Hispano-Suiza car

Hispano-Suiza cars

Hispano-Suiza was an automotive and engineering firm, chiefly known for their cars, engines and weapons designs from the period before World War II. Originally Spanish, the company became Spanish-French and is today a part of the SAFRAN Group. The automotive and engineering divisions became two separate companies as early as 1923.

Hispano-Suiza: the early years

In 1898 Emilio de la Cuadra, a Spanish artillery captain founded La Cuadra, a company focused on automobile production. The company was based in Barcelona and was the predecessor of Hispano-Suiza. While in Paris, Emilio de la Cuadra got to know the skilled Swiss engineer Marc Birkigt and employed him. It was Marc Birkigt who designed the very first gas-powered engines manufactured by La Cuadra.

Hispano-Suiza carsIn 1902, J. Castro became the owner of La Cuadra and he changed the name to Fábrica Hispano-Suiza de Automóviles, which is Spanish for “Spanish-Swiss Car Factory”. In December 1903, Fábrica Hispano-Suiza de Automóviles declared bankruptcy. A reformation took place the next year and resulted in the formation of La Hispano-Suiza Fábrica de Automóviles, still under Castro’s direction.
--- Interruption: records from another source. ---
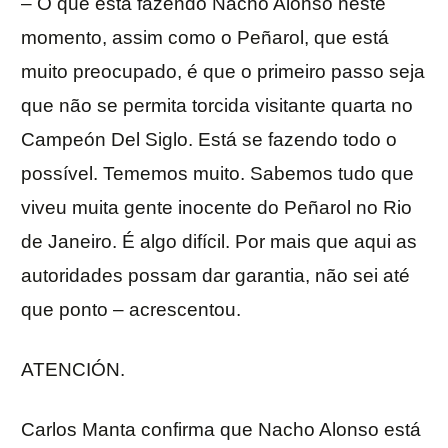
– O que está fazendo Nacho Alonso neste
momento, assim como o Peñarol, que está
muito preocupado, é que o primeiro passo seja
que não se permita torcida visitante quarta no
Campeón Del Siglo. Está se fazendo todo o
possível. Tememos muito. Sabemos tudo que
viveu muita gente inocente do Peñarol no Rio
de Janeiro. É algo difícil. Por mais que aqui as
autoridades possam dar garantia, não sei até
que ponto – acrescentou.
ATENCIÓN.
Carlos Manta confirma que Nacho Alonso está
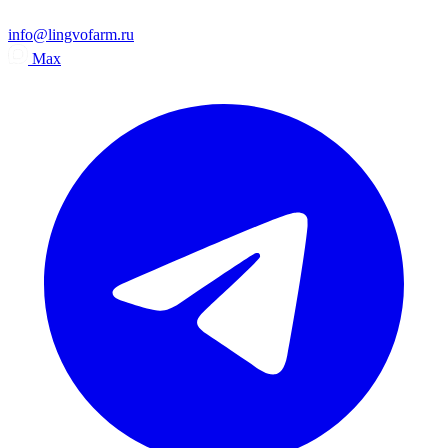
info@lingvofarm.ru
Max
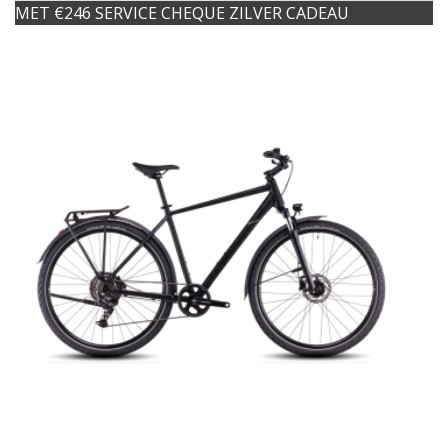
MET €246 SERVICE CHEQUE ZILVER CADEAU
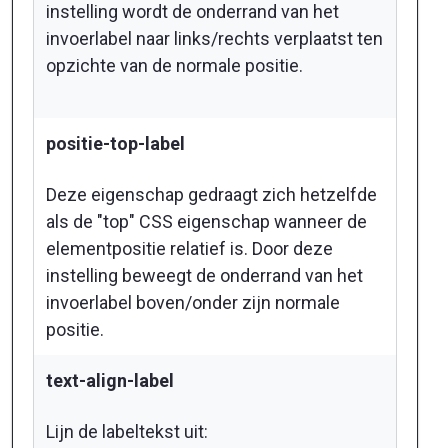
instelling wordt de onderrand van het
invoerlabel naar links/rechts verplaatst ten
opzichte van de normale positie.
positie-top-label
Deze eigenschap gedraagt zich hetzelfde
als de "top" CSS eigenschap wanneer de
elementpositie relatief is. Door deze
instelling beweegt de onderrand van het
invoerlabel boven/onder zijn normale
positie.
text-align-label
Lijn de labeltekst uit:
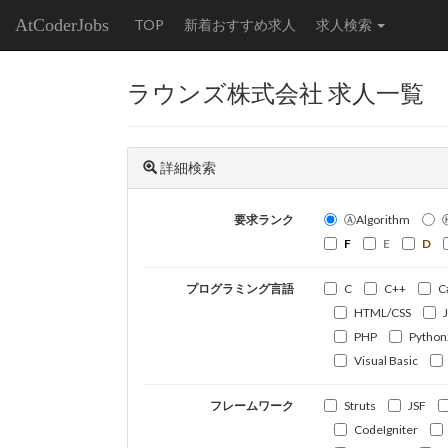
AtCoderJobs
TOP
新着おすすめ求人
求人検索
ラウンズ株式会社 求人一覧
詳細検索
要求ランク
ⒶAlgorithm
F
E
D
プログラミング言語
C
C++
C
HTML/CSS
PHP
Python
Visual Basic
フレームワーク
Struts
JSF
CodeIgniter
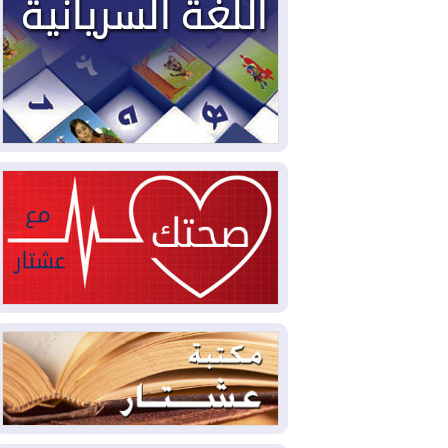
2026-08-04
بيترو يشكو تزوير الانتخابات
الرئاسية ويحذر من "حرب أهلية" في
كولومبيا
2026-08-03
رئيس إقليم كوردستان في
دمشق في زيارة رسمية
2026-08-03
العراق يؤكد مجدداً التزامه
بمنع الهجمات على الدول المجاورة
2026-08-03
العجز والاقتراض يطوقان
المالية العراقية.. اقتراض يتجاوز 3 تريليونات
دينار!
2026-08-03
كوبا تغرق في الظلام مجددا
وانهيار الشبكة الكهربائية
2026-08-03
أوامر بإجلاء 60 ألف شخص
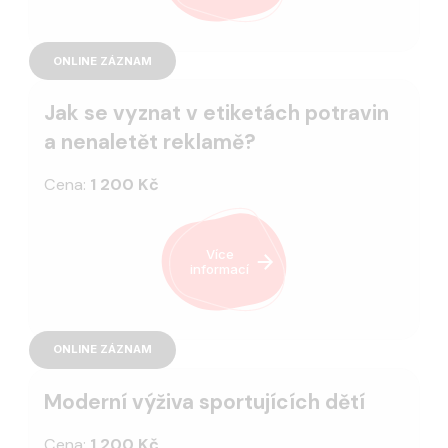
ONLINE ZÁZNAM
Jak se vyznat v etiketách potravin
a nenaletět reklamě?
Cena:
1 200 Kč
Více
informací
ONLINE ZÁZNAM
Moderní výživa sportujících dětí
Cena:
1 200 Kč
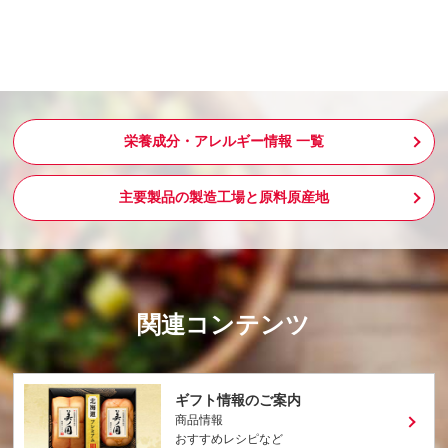
栄養成分・アレルギー情報 一覧
主要製品の製造工場と原料原産地
関連コンテンツ
ギフト情報のご案内
商品情報
おすすめレシピなど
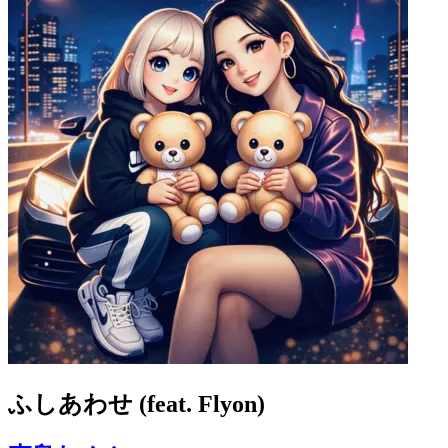
ふしあわせ (feat. Flyon)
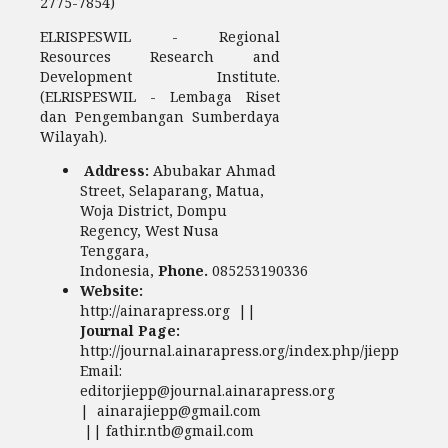
2775-7854)
ELRISPESWIL - Regional
Resources Research and
Development Institute.
(ELRISPESWIL - Lembaga Riset
dan Pengembangan Sumberdaya
Wilayah).
Address:
Abubakar Ahmad
Street, Selaparang, Matua,
Woja District, Dompu
Regency, West Nusa
Tenggara,
Indonesia,
Phone.
085253190336
Website:
http://ainarapress.org ||
Journal Page:
http://journal.ainarapress.org/index.php/jiepp
Email:
editorjiepp@journal.ainarapress.org
| ainarajiepp@gmail.com
|| fathir.ntb@gmail.com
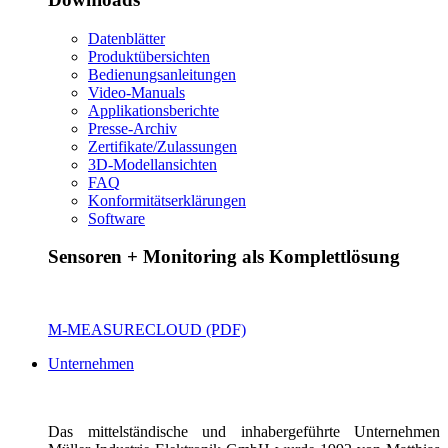
Datenblätter
Produktübersichten
Bedienungsanleitungen
Video-Manuals
Applikationsberichte
Presse-Archiv
Zertifikate/Zulassungen
3D-Modellansichten
FAQ
Konformitätserklärungen
Software
Sensoren + Monitoring als Komplettlösung
M-MEASURECLOUD (PDF)
Unternehmen
Das mittelständische und inhabergeführte Unternehmen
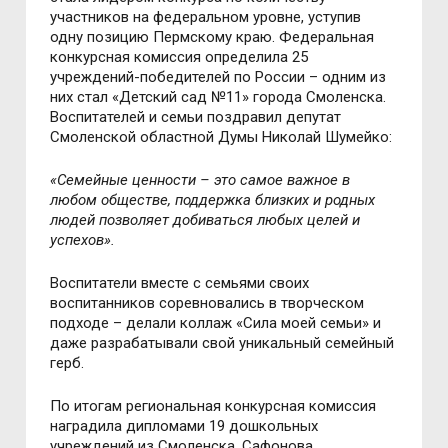
участников на федеральном уровне, уступив
одну позицию Пермскому краю.
Федеральная
конкурсная комиссия определила 25
учреждений-победителей по России – одним из
них стал «Детский сад №11» города Смоленска.
Воспитателей и семьи поздравил депутат
Смоленской областной Думы Николай Шумейко:
«Семейные ценности – это самое важное в
любом обществе, поддержка близких и родных
людей позволяет добиваться любых целей и
успехов».
Воспитатели вместе с семьями своих
воспитанников соревновались в творческом
подходе – делали коллаж «Сила моей семьи» и
даже разрабатывали свой уникальный семейный
герб.
По итогам региональная конкурсная комиссия
наградила дипломами 19 дошкольных
учреждений из Смоленска, Сафонова,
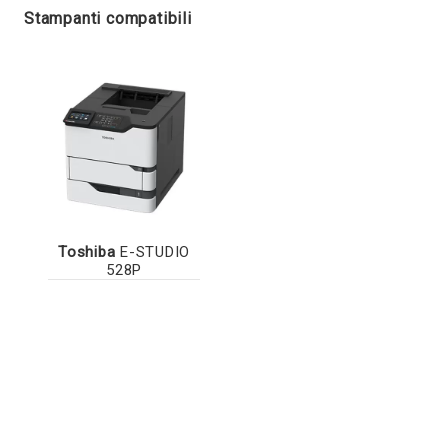
Stampanti compatibili
Toshiba
E-STUDIO
528P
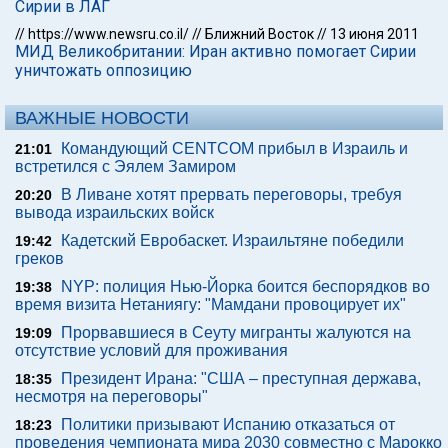
Сирии в ЛАГ
//
https://www.newsru.co.il/
//
Ближний Восток
//
13 июня 2011
МИД Великобритании: Иран активно помогает Сирии
уничтожать оппозицию
ВАЖНЫЕ НОВОСТИ
Командующий CENTCOM прибыл в Израиль и
21:01
встретился с Эялем Замиром
В Ливане хотят прервать переговоры, требуя
20:20
вывода израильских войск
Кадетский Евробаскет. Израильтяне победили
19:42
греков
NYP: полиция Нью-Йорка боится беспорядков во
19:38
время визита Нетаниягу: "Мамдани провоцирует их"
Прорвавшиеся в Сеуту мигранты жалуются на
19:09
отсутствие условий для проживания
Президент Ирана: "США – преступная держава,
18:35
несмотря на переговоры"
Политики призывают Испанию отказаться от
18:23
проведения чемпионата мира 2030 совместно с Марокко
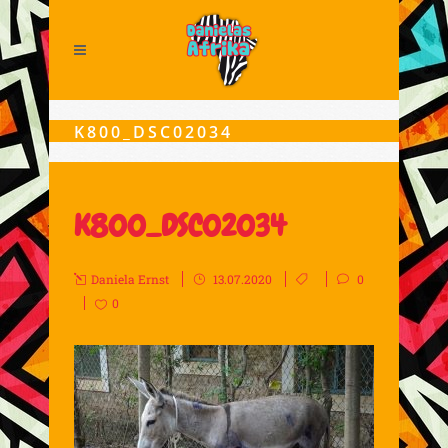
K800_DSC02034
K800_DSC02034
Daniela Ernst
13.07.2020
0
0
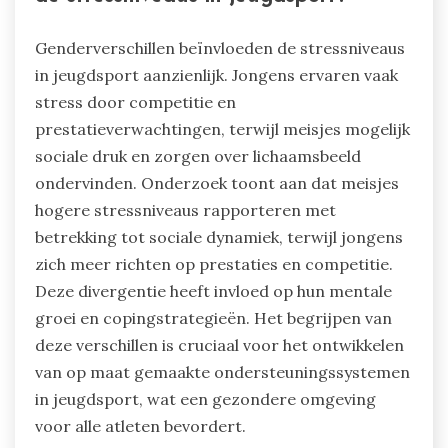
Genderverschillen beïnvloeden de stressniveaus
in jeugdsport aanzienlijk. Jongens ervaren vaak
stress door competitie en
prestatieverwachtingen, terwijl meisjes mogelijk
sociale druk en zorgen over lichaamsbeeld
ondervinden. Onderzoek toont aan dat meisjes
hogere stressniveaus rapporteren met
betrekking tot sociale dynamiek, terwijl jongens
zich meer richten op prestaties en competitie.
Deze divergentie heeft invloed op hun mentale
groei en copingstrategieën. Het begrijpen van
deze verschillen is cruciaal voor het ontwikkelen
van op maat gemaakte ondersteuningssystemen
in jeugdsport, wat een gezondere omgeving
voor alle atleten bevordert.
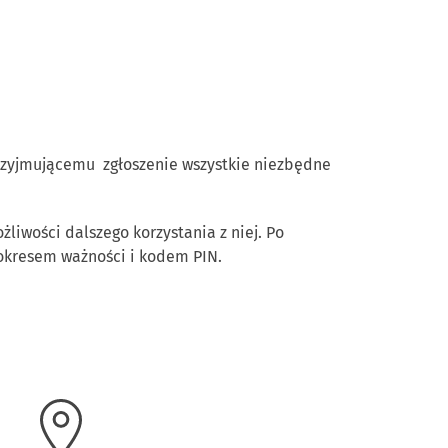
rzyjmującemu zgłoszenie wszystkie niezbędne
liwości dalszego korzystania z niej. Po
okresem ważności i kodem PIN.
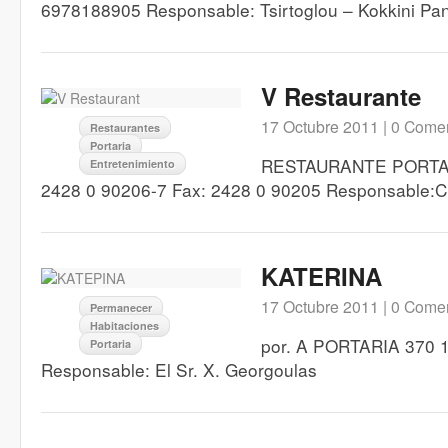
6978188905 Responsable: Tsirtoglou – Kokkini Pa
V Restaurante
17 Octubre 2011 |
0 Comen
Restaurantes
Portaria
RESTAURANTE PORTARI
Entretenimiento
2428 0 90206-7 Fax: 2428 0 90205 Responsable:C
KATERINA
17 Octubre 2011 |
0 Comen
Permanecer
Habitaciones
por. A PORTARIA 370 11
Portaria
Responsable: El Sr. X. Georgoulas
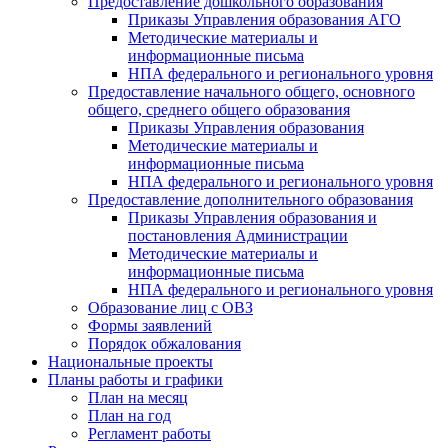
Предоставление дошкольного образования
Приказы Управления образования АГО
Методические материалы и
информационные письма
НПА федерального и регионального уровня
Предоставление начального общего, основного
общего, среднего общего образования
Приказы Управления образования
Методические материалы и
информационные письма
НПА федерального и регионального уровня
Предоставление дополнительного образования
Приказы Управления образования и
постановления Администрации
Методические материалы и
информационные письма
НПА федерального и регионального уровня
Образование лиц с ОВЗ
Формы заявлений
Порядок обжалования
Национальные проекты
Планы работы и графики
План на месяц
План на год
Регламент работы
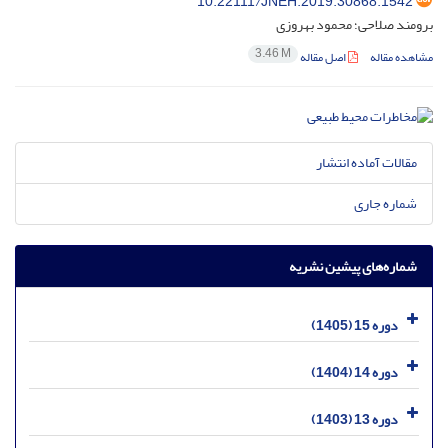
10.22111/JNEH.2019.30868.1542
برومند صلاحی؛ محمود بهروزی
3.46 M
مشاهده مقاله
اصل مقاله
مقالات آماده انتشار
شماره جاری
شماره‌های پیشین نشریه
دوره 15 (1405)
دوره 14 (1404)
دوره 13 (1403)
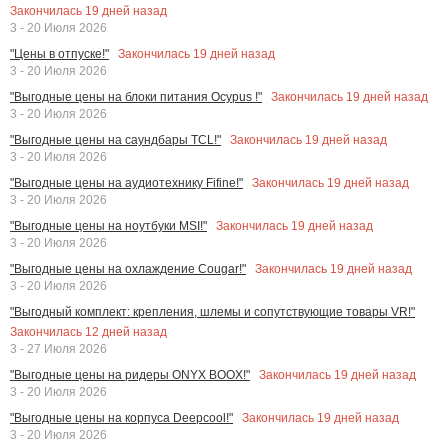
Закончилась
19
дней назад
3 - 20 Июля 2026
Закончилась
19
дней назад
"Цены в отпуске!"
3 - 20 Июля 2026
Закончилась
19
дней назад
"Выгодные цены на блоки питания Ocypus !"
3 - 20 Июля 2026
Закончилась
19
дней назад
"Выгодные цены на саундбары TCL!"
3 - 20 Июля 2026
Закончилась
19
дней назад
"Выгодные цены на аудиотехнику Fifine!"
3 - 20 Июля 2026
Закончилась
19
дней назад
"Выгодные цены на ноутбуки MSI!"
3 - 20 Июля 2026
Закончилась
19
дней назад
"Выгодные цены на охлаждение Cougar!"
3 - 20 Июля 2026
"Выгодный комплект: крепления, шлемы и сопутствующие товары VR!"
Закончилась
12
дней назад
3 - 27 Июля 2026
Закончилась
19
дней назад
"Выгодные цены на ридеры ONYX BOOX!"
3 - 20 Июля 2026
Закончилась
19
дней назад
"Выгодные цены на корпуса Deepcool!"
3 - 20 Июля 2026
The short name Hispano-Suiza was to appear much later.

During the next year and a half, no less than four different engines were introduced by La Hispano-Suiza Fábrica de Automóviles: one pair of big 6 cylinder powerplants, plus a 3.8L and a 7.4L four-cylinder. The resurrected company stayed active in Barcelona until 1946 and produced cars, trucks and aviation engines. In addition to mass producing cars, trucks and buses, La Hispano-Suiza Fábrica de Automóviles developed a number of hand-built racing and luxury cars. One of the most famous owners of such a hand-made car was King Alfonso XIII of Spain. Since France was a much better market for expensive luxury cars, a new factory named Hispano France was set up in Levallois-Perret’, a Paris suburb, in 1911. In 1914, the successful factory moved to larger facilities at Bois-Colombes and the name was finally changed to Hispano-Suiza.

After being interrupted by World War I, Hispano-Suiza went back to automobile engine design and introduced the H6 engine in 1919. The H6 engine was based on the features of the V8 aluminium WW1 aero engine and had an inline 6 cylinder overhead camshaft. This earned Hispano-Suiza a reputation similar to that held by Rolls-Royce. In the P.G. Wodehouse “Blandings Castle” the Emsworth family is, for instance, travelling in a Hispano-Suiza H6.

Throughout the 1920’s and well into the 1930s, Hispano-Suiza constructed a series of fine luxury cars and the 1930s V-12 car engine became famous for being exceptionally quiet; it featured a reverted to pushrod valve actuation.

The Hispano-Suiza Stork

After World War I, Hispano-Suiza began to use the Stork of the Province of Alsace as their mascot and placed a stork statuette atop the radiator on their cars. This stork was taken from the squadron emblem painted on the side of an aircraft belonging to Georges Guynemer, a famous World War I pilot. The plane was actually powered by a Hispano-Suiza engine, and during this period in history, the Stork was an emblem of revanchism.